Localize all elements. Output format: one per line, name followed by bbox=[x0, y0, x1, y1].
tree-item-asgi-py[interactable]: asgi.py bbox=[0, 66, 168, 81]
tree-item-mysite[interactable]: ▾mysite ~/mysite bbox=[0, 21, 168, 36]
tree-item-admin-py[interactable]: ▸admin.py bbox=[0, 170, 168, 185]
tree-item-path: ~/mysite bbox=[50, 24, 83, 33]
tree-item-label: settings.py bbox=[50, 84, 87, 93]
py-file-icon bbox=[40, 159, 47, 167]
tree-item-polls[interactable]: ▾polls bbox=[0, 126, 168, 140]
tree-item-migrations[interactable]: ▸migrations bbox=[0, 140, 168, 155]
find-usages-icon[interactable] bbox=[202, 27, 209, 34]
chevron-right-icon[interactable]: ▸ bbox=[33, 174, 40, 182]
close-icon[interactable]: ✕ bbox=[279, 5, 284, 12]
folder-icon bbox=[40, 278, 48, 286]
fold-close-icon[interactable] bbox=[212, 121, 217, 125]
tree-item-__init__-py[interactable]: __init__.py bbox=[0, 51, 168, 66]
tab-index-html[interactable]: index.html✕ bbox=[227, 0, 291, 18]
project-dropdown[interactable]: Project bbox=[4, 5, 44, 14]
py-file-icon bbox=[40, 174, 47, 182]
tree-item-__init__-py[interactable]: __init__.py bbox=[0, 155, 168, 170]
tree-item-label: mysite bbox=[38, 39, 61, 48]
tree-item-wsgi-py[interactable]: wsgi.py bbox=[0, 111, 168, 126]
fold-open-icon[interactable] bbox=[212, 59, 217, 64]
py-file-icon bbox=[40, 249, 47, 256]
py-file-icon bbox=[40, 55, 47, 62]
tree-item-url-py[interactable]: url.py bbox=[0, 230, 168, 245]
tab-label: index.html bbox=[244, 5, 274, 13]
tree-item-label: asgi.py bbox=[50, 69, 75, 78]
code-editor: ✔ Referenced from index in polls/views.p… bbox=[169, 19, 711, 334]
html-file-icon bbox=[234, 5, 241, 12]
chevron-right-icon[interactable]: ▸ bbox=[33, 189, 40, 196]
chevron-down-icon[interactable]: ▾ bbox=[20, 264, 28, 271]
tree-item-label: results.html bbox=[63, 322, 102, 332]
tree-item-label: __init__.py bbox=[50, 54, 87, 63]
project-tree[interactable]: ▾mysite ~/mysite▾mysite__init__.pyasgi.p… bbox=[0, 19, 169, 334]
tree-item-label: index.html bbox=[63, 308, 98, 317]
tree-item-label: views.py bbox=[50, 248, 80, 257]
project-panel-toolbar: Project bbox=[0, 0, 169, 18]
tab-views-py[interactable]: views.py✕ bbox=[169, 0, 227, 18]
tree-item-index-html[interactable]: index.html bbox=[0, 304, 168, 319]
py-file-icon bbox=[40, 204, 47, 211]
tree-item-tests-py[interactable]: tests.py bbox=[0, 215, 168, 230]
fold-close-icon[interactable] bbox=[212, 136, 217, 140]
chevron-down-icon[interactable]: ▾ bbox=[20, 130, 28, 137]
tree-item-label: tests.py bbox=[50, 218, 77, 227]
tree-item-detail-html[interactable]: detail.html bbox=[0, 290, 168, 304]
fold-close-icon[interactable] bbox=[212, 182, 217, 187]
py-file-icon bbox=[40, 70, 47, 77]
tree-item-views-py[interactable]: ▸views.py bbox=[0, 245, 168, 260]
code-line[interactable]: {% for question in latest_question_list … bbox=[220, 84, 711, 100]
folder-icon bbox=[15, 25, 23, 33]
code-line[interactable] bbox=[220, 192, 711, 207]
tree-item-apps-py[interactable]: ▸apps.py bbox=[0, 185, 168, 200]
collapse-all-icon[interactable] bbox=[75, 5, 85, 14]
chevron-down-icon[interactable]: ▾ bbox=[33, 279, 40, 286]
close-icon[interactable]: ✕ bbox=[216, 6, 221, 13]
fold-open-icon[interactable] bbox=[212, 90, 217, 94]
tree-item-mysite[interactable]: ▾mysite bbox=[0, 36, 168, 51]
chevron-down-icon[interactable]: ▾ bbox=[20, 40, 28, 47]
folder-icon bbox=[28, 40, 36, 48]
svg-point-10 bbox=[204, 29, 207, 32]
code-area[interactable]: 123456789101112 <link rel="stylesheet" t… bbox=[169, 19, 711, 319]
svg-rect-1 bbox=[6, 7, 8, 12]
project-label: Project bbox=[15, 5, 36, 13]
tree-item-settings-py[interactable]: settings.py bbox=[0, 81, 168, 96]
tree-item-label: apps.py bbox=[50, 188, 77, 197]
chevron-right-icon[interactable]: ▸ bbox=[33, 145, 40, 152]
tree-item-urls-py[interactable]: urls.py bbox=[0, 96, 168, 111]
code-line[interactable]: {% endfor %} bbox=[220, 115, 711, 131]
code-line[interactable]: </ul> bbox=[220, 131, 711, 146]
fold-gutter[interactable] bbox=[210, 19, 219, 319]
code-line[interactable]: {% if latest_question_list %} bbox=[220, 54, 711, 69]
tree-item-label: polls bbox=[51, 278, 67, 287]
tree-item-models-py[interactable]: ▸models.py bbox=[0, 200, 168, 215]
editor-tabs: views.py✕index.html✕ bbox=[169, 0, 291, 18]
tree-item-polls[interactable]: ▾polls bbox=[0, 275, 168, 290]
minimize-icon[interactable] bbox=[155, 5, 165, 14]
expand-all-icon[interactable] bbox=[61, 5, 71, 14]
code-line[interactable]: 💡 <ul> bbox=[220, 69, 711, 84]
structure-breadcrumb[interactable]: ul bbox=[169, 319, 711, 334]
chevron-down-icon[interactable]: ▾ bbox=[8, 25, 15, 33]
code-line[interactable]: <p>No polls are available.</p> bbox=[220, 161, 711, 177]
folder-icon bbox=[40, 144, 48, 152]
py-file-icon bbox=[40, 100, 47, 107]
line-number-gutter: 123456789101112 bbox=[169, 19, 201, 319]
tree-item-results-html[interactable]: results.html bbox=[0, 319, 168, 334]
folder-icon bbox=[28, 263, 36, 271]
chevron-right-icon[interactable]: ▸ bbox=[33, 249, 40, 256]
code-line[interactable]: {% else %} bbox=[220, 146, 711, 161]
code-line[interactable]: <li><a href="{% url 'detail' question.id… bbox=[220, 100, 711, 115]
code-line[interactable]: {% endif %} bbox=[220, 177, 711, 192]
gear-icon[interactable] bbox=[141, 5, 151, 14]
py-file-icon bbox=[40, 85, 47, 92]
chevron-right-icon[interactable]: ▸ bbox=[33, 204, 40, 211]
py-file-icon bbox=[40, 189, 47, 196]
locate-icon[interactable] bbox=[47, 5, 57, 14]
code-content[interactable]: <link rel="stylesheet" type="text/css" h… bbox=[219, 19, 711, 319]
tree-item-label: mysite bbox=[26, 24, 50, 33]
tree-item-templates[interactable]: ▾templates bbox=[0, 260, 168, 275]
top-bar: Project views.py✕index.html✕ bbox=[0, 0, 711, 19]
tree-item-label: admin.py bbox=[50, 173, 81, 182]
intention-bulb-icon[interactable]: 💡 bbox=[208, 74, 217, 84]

ASSIGNED TASK: Spot the lines above that mention "html" and copy them.

TASK SOLUTION:
tab-index-html[interactable]: index.html✕ bbox=[227, 0, 291, 18]
tab-label: index.html bbox=[244, 5, 274, 13]
html-file-icon bbox=[234, 5, 241, 12]
tree-item-label: results.html bbox=[63, 322, 102, 332]
tree-item-label: index.html bbox=[63, 308, 98, 317]
tree-item-index-html[interactable]: index.html bbox=[0, 304, 168, 319]
tree-item-detail-html[interactable]: detail.html bbox=[0, 290, 168, 304]
editor-tabs: views.py✕index.html✕ bbox=[169, 0, 291, 18]
tree-item-results-html[interactable]: results.html bbox=[0, 319, 168, 334]
top-bar: Project views.py✕index.html✕ bbox=[0, 0, 711, 19]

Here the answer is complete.